Resuelven el misterio sobre las pirámides de Egipto: ¿Cómo se construyeron?
Los científicos tambien pueden hacer magia o, al menos, tienen la capacidad de desvelar misterios que parecían dormir un sueño eterno. En este caso, se ha encontrado una respuesta a la pregunta del millón relacionada con la inexplicable construcción de las pirámides.

Así es, fueron construidas hace miles de años, sin tener acceso a grúas ni similares, lo que no impidió que el resultado fuese asombroso. ¿Pero, cómo lo consiguieron, qué técnicas utilizaron para trasladar aquellos gigantescos bloques de piedra?

Parece ciencia ficción, pero la ciencia tiene una interesante respuesta dentro del mundo de lo posible. Lejos de tener que realizar complejos cálculos o de idear métodos extraños, la clave estaría en la aplicación de un truco de gran simplicidad pero tremendamente efectivo.

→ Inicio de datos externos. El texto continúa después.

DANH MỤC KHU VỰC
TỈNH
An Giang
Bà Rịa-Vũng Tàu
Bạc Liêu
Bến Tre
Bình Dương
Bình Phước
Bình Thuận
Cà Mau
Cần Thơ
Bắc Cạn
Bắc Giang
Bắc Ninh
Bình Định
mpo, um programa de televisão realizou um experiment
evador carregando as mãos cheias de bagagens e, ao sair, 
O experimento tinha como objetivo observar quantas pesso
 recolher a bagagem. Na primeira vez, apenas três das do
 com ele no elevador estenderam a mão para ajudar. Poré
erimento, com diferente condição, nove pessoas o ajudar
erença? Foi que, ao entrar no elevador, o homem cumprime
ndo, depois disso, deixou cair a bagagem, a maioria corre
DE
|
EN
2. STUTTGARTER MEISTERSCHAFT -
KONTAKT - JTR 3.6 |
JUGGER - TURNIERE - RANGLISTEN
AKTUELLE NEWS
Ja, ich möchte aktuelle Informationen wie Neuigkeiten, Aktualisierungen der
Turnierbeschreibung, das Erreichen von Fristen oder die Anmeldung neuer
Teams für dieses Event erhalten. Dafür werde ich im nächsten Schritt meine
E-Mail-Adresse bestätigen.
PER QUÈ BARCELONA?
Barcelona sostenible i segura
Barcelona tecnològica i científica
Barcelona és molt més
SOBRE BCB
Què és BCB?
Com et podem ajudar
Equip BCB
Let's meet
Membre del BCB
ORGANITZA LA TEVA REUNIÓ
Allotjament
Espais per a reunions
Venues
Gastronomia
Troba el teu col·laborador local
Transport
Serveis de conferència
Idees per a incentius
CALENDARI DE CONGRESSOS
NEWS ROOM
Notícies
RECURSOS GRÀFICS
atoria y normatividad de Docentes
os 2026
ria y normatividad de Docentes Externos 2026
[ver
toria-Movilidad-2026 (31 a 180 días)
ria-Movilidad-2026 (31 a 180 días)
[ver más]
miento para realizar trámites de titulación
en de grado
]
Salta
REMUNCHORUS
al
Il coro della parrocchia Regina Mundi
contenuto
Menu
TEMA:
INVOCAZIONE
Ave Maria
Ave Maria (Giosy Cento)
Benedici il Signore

Sencillamente, lograron utilizar la arena del desierto como aliado. En lugar de ser un obstáculo, fue un elemento que volvieron a su favor: enorme operativo que debieron desplegar habla del gran conocimiento técnico y organizativo de esta civilización, que se basó en métodos simples.

Humedecer la arena

Según unos científicos de la Fundación para la Investigación Fundamental sobre la Materia (FOM) y de la Universidad de Amsterdam, trasladaron por el desierto los bloques de piedra y estatuas de toneladas de peso sobre trineos de madera, que se desplazaban más fácilmente humedeciendo la arena por la que se deslizaban.

Resuelven el misterio sobre las pirámides de Egipto: ¿Cómo se construyeron?
La medida justa de agua, ni mucha ni demasiada, fue el secreto para conseguir su propósito con un número de obreros más reducido, aproximadamente la mitad de lo que hubiera sido necesario con la arena en condiciones normales.

Para comprobar su hipótesis, se hicieron pruebas en el laboratorio recreando un escenario similar a pequeña escala, viendo que la fuerza necesaria para el arrastre disminuía proporcionalmente a la dureza de la arena. De este modo, se pretendía evitar tano una arena demasiado seca como mojada.